DATA START

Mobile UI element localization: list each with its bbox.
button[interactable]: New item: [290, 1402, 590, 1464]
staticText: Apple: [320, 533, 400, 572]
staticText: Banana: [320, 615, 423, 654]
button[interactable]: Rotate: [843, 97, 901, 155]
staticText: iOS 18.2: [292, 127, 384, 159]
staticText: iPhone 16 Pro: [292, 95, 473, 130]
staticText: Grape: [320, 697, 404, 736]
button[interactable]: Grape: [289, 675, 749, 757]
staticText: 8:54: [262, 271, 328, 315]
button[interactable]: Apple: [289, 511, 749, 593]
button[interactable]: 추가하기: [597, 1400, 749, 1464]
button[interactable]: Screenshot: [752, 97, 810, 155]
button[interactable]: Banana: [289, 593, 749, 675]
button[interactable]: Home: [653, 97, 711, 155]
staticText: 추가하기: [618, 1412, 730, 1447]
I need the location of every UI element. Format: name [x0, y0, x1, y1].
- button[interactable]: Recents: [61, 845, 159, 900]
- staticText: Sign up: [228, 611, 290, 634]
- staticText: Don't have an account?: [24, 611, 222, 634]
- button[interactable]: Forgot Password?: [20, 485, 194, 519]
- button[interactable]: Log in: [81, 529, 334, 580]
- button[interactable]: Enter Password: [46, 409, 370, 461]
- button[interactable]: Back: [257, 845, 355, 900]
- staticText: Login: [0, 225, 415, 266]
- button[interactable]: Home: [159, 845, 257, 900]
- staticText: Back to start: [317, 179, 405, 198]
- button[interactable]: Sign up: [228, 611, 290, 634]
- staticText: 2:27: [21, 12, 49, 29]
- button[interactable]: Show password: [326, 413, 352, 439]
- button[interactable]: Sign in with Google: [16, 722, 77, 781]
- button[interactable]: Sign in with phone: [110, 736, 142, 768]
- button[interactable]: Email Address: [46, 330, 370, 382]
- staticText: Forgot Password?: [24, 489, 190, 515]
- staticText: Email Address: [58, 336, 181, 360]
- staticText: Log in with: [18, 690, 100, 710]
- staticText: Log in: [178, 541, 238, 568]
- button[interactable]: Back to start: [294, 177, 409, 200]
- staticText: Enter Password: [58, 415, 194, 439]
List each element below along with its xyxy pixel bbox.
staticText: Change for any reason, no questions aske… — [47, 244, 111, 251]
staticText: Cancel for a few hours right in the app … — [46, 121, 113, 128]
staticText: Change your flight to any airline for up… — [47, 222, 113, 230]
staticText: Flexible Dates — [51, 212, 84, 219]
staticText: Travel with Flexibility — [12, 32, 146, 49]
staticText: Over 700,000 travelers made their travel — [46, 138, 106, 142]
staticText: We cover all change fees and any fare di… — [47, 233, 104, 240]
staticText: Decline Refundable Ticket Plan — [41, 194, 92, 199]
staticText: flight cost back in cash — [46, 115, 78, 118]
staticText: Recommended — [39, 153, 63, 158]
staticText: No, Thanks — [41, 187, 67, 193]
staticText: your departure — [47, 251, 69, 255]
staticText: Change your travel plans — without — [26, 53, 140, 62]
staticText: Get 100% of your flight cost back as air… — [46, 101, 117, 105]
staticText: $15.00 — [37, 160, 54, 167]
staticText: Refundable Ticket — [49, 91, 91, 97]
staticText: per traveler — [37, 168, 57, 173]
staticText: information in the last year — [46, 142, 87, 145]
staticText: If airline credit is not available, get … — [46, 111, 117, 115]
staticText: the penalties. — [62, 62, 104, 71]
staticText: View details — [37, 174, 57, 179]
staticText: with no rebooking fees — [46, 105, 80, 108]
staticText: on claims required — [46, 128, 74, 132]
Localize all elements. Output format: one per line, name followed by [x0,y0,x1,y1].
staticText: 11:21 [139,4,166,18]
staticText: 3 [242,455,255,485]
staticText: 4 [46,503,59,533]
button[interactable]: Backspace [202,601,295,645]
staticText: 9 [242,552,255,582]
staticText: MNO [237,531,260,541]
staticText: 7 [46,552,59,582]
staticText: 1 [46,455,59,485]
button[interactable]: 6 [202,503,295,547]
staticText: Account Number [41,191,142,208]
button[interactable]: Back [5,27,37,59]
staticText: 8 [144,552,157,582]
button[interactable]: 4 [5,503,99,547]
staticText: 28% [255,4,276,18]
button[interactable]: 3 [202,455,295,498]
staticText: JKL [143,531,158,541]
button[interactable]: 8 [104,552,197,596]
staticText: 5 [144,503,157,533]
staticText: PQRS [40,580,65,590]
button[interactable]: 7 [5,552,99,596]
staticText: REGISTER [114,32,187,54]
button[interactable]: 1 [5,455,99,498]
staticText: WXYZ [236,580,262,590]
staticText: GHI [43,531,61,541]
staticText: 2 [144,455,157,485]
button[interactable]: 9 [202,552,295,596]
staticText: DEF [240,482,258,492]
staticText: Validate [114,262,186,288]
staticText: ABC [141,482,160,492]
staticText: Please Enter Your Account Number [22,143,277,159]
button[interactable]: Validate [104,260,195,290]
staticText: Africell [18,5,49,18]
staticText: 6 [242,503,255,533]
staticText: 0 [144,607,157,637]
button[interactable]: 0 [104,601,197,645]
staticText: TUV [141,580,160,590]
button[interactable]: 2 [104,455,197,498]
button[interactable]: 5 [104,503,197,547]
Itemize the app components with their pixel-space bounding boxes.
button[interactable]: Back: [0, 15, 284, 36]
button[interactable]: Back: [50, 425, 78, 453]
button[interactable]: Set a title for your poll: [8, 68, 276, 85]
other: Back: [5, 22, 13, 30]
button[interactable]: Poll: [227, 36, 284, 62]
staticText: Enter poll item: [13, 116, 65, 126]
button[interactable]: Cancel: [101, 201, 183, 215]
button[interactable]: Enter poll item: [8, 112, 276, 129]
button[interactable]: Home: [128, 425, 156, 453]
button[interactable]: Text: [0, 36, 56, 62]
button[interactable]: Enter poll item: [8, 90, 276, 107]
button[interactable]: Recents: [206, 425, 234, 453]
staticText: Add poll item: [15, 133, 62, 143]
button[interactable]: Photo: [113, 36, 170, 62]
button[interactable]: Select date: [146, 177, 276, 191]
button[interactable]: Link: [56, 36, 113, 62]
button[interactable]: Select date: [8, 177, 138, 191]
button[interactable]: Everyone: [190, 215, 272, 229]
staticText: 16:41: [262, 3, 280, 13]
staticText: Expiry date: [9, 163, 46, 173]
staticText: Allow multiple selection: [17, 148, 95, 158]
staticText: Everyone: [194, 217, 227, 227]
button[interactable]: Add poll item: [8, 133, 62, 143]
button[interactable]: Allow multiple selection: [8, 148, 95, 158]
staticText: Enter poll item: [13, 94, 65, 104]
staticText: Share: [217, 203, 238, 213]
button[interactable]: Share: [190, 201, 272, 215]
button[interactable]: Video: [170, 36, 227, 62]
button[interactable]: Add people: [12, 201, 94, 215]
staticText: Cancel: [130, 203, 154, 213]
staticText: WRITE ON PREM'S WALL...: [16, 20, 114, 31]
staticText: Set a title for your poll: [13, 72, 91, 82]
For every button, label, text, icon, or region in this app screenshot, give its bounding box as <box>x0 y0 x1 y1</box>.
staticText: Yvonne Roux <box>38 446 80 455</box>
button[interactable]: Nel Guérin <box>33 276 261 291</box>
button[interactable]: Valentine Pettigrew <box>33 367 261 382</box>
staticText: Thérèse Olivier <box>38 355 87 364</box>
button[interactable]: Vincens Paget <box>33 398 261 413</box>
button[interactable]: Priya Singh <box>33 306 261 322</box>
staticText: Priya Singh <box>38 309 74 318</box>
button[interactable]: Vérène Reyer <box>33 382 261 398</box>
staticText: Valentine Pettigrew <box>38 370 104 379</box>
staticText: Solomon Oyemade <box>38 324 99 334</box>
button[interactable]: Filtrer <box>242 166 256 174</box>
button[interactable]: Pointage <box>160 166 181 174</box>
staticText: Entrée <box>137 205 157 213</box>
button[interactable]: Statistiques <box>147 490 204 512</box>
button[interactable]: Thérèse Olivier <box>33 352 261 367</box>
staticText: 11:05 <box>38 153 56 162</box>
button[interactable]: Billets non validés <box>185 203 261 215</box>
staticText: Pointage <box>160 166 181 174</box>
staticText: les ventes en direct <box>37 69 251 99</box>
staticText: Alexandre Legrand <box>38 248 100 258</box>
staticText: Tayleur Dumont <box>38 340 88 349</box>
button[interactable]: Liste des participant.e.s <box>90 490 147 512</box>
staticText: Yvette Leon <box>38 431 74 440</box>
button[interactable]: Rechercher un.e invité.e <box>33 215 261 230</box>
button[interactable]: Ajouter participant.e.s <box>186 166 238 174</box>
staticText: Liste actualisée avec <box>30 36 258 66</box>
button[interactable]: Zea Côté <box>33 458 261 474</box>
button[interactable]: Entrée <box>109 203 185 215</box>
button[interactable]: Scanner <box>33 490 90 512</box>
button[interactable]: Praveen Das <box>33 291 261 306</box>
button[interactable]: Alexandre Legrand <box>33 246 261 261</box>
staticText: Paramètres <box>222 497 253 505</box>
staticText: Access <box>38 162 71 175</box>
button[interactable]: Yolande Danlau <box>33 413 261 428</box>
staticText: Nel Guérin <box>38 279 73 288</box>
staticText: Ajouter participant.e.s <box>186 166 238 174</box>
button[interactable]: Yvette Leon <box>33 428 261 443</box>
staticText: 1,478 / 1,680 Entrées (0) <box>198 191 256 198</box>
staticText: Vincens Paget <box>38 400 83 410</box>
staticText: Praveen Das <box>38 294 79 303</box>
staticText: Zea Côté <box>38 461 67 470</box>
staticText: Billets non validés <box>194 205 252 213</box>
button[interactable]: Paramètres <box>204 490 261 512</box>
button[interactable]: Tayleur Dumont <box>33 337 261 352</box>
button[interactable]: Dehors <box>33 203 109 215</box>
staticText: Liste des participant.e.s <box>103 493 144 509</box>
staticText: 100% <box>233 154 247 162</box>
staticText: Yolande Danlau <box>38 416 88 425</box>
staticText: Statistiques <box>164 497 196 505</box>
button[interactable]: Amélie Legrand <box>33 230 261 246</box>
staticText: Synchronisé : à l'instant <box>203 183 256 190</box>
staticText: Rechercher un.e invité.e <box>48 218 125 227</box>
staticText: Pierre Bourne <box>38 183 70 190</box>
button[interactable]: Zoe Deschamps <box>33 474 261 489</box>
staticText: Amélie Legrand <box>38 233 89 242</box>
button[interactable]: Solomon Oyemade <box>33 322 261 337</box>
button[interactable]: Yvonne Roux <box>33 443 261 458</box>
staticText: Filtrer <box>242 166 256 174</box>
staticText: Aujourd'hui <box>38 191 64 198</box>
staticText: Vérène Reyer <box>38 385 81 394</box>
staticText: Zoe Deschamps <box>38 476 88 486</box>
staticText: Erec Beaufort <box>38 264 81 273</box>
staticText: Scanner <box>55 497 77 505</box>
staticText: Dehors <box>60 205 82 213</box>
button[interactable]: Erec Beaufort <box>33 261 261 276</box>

DATA END

* _EXERCISE DIRECTIONS_: Wherever a line in the data above contains the word "Address", copy that line.

* _ANSWER TO THIS EXERCISE_:
- button[interactable]: Email Address: [46, 330, 370, 382]
- staticText: Email Address: [58, 336, 181, 360]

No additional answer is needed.